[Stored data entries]
# # #
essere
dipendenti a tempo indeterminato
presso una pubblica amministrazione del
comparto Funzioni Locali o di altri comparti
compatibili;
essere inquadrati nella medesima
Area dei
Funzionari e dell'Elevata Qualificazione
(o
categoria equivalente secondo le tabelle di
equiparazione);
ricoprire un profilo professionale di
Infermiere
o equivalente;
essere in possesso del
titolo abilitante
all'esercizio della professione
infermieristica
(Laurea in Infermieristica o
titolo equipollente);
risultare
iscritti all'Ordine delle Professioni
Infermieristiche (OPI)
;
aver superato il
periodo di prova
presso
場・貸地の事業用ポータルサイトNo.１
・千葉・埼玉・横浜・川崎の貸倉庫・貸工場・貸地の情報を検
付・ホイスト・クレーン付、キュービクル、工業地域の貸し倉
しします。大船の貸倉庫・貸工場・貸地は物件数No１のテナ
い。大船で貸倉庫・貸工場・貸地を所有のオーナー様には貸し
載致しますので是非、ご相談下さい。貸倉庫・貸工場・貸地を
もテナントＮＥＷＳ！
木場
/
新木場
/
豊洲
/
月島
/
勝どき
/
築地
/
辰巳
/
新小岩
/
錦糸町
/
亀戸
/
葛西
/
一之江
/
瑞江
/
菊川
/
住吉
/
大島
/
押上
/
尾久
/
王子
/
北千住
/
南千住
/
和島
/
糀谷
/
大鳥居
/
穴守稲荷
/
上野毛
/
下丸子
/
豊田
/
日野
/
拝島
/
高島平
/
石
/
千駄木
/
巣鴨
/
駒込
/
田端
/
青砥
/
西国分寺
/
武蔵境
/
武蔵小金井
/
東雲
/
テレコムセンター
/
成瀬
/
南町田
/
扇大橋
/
# # #
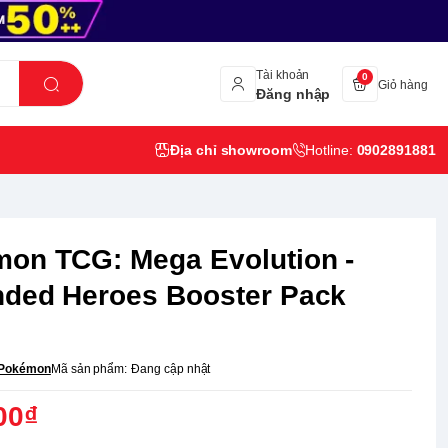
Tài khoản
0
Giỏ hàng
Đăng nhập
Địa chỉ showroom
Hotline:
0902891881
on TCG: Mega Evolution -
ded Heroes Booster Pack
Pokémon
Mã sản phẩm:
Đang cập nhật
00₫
# # #
WHAT THE EXERCISE ASKS: Count the lines of the data above where the string "essere" shows up; reply with the number only.

TASK ANSWER: 3